Computed Identifiers

VRS provides an algorithmic solution to deterministically generate a globally unique identifier from a VRS object itself. All valid implementations of the VRS Computed Identifier will generate the same identifier when the objects are identical, and will generate different identifiers when they are not. The VRS Computed Digest algorithm obviates centralized registration services, allows computational pipelines to generate “private” ids efficiently, and makes it easier for distributed groups to share data.

A VRS Computed Identifier for a VRS concept is computed as follows:

Important

Normalizing objects is STRONGLY RECOMMENDED for interoperability. While normalization is not strictly required, automated validation mechanisms are anticipated that will likely disqualify Variation that is not normalized. See Implementations should normalize for a rationale.

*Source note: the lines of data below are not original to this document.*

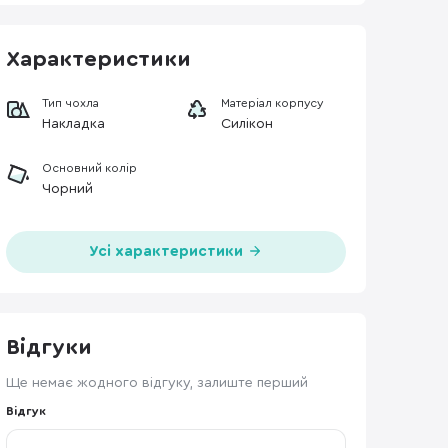
Характеристики
Тип чохла
Матеріал корпусу
Накладка
Силікон
Основний колір
Чорний
Усі характеристики
Відгуки
Ще немає жодного відгуку, залиште перший
Відгук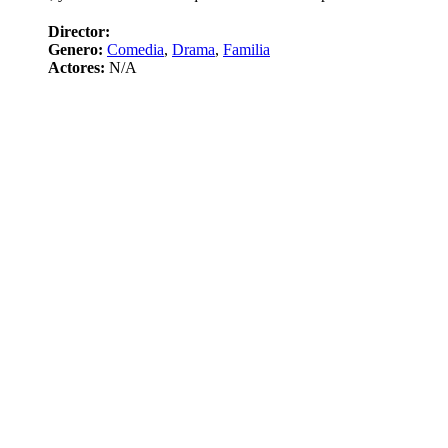
Director:
Genero:
Comedia
,
Drama
,
Familia
Actores:
N/A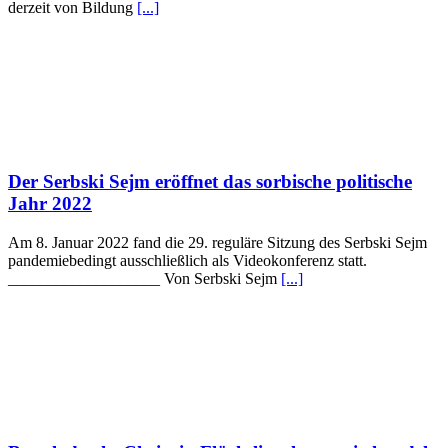
derzeit von Bildung
[...]
Der Serbski Sejm eröffnet das sorbische politische
Jahr 2022
Am 8. Januar 2022 fand die 29. reguläre Sitzung des Serbski Sejm
pandemiebedingt ausschließlich als Videokonferenz statt.
___________________ Von Serbski Sejm
[...]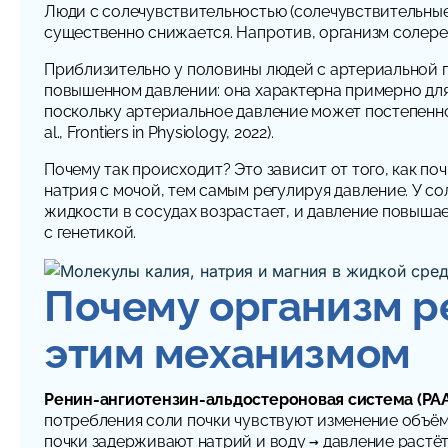
Люди с солечувствительностью (солечувствительные
существенно снижается. Напротив, организм солере
Приблизительно у половины людей с артериальной г
повышенном давлении: она характерна примерно для
поскольку артериальное давление может постепенно 
al., Frontiers in Physiology, 2022).
Почему так происходит? Это зависит от того, как п
натрия с мочой, тем самым регулируя давление. У с
жидкости в сосудах возрастает, и давление повышае
с генетикой.
Почему организм ре
этим механизмом
Ренин-ангиотензин-альдостероновая система (РА
потребления соли почки чувствуют изменение объём
почки задерживают натрий и воду → давление растё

The following diagram depicts the operations necessary to generate a computed identifier. These operations are described in detail in the subsequent sections.

../_images/id-dig-ser.png

Serialization, Digest, and Computed Identifier Operations

Entities are shown in gray boxes. Functions are denoted by bold italics. The yellow, green, and blue boxes, corresponding to the sha512t24u, ga4gh_digest, and ga4gh_identify functions respectively, depict the dependencies among functions. SHA512/192 is SHA-512 truncated at 192 bits using the systematic name recommended by SHA-512 (§5.3.6). base64url is the official name of the variant of Base64 encoding that uses a URL-safe character set. [figure source]

Note

Most implementation users will need only the ga4gh_identify function. We describe the ga4gh_serialize, ga4gh_digest, and sha512t24u functions here primarily for implementers.

Requirements

Implementations MUST adhere to the following requirements:

  • Implementations MUST use the normalization, serialization, and digest mechanisms described in this section when generating GA4GH Computed Identifiers. Implementations MUST NOT use any other normalization, serialization, or digest mechanism to generate a GA4GH Computed Identifier.
  • Implementations MUST ensure that all nested objects are identified with GA4GH Computed Identifiers. Implementations MAY NOT reference nested objects using identifiers in any namespace other than ga4gh.

Note

The GA4GH schema MAY be used with identifiers from any namespace. For example, a SequenceLocation may be defined using a sequence_id = refseq:NC_000019.10. However, an implementation of the Computed Identifier algorithm MUST first translate sequence accessions to GA4GH SQ accessions to be compliant with this specification.

Digest Serialization

Digest serialization converts a VRS object into a binary representation in preparation for computing a digest of the object. The Digest Serialization specification ensures that all implementations serialize variation objects identically, and therefore that the digests will also be identical. VRS provides validation tests to ensure compliance.

Important

Do not confuse Digest Serialization with JSON serialization or other serialization forms. Although Digest Serialization and JSON serialization appear similar, they are NOT interchangeable and will generate different GA4GH Digests.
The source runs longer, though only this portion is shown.